China expresses dissatisfaction after Dalai Lama takes place in UN conference in Geneva

Photo by: Reuters
Photo by: Reuters

Tibetan spiritual leader the Dalai Lama waves to devotees outside the United Nations in Geneva.

The Dalai Lama attended a conference with Nobel Peace Prize laureates in Geneva on Friday, making a speech over Chinese repression on Tibetans, despite strong opposition from China.

China called UN diplomats not to invite the spiritual leader for the conference which was chaired by UN Deputy High Commissioner for Human Rights Kate Gilmorat at Geneva's Graduate Institute.

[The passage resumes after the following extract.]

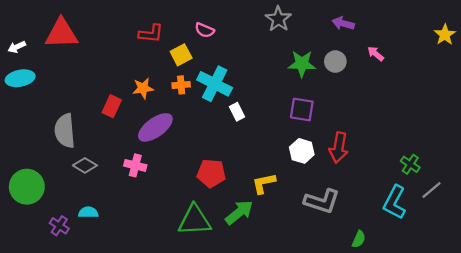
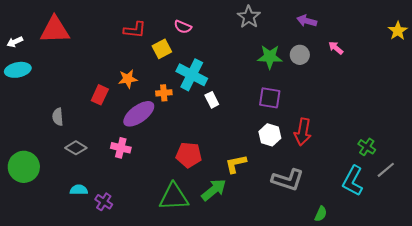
orange cross: (181, 85) -> (164, 93), moved
gray semicircle: (65, 131) -> (58, 117), size x0.6
purple cross: (59, 226) -> (104, 202), moved

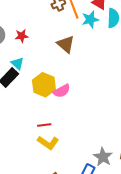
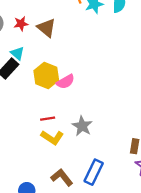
brown triangle: (66, 44) -> (46, 28), moved
gray star: (103, 157) -> (82, 126), moved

"One part of the human brain usually develops common sense. Some of these (Chinese) hardliners, that part of brain is missing," the 80-year-old Nobel Laureate Dalai Lama told the audience.

Before his attendance at the conference, Dalai Lama emphasised the frequency of those kinds of reactions from China, saying that, "Wherever my name is, they usually criticise and protest. That's quite routine, normal, nothing special."

Tibetan spiritual leader the Dalai Lama addresses panel discussion on Human Rights next to Iranian lawyer Alikarami in Geneva.

Chinese Foreign Ministry made a comment on the issue, blaming US and Canada for being the main organisers of the conference and meddling in China’s domestic affairs.

The Foreign Ministry also warned that Dalai Lama is not just a spiritual leader but that he has engaged in "anti-China separatist activities" for a long period.

"He was the biggest serf owner in old Tibet, and has no qualifications at all to talk about human rights.”

Foreign Ministry spokesperson Hong Lei said UN human rights department violated the union's resolution by allowing the deputy high commissioner to chair the conference.

"We have lodged solemn representations to relevant parties," he said.

Dalai Lama fled to exile in India following the abortive 1959 Tibetan uprising against Communist rule.  

Beijing blames him for unrest in Tibetan areas and self-immolations that have taken more than 140 lives since 2011, and says he seeks independence for his homeland.

A Buddhist group named the International Shugden Community (ISC) announced with a statement on their website their decision to put an end to their global campaign of harassing the Dalai Lama.

The announcement came after claims that China’s ruling Communist Party backs the Buddhist religious sect behind the protests that have caused problems for the Dalai Lama in almost every country he has visited.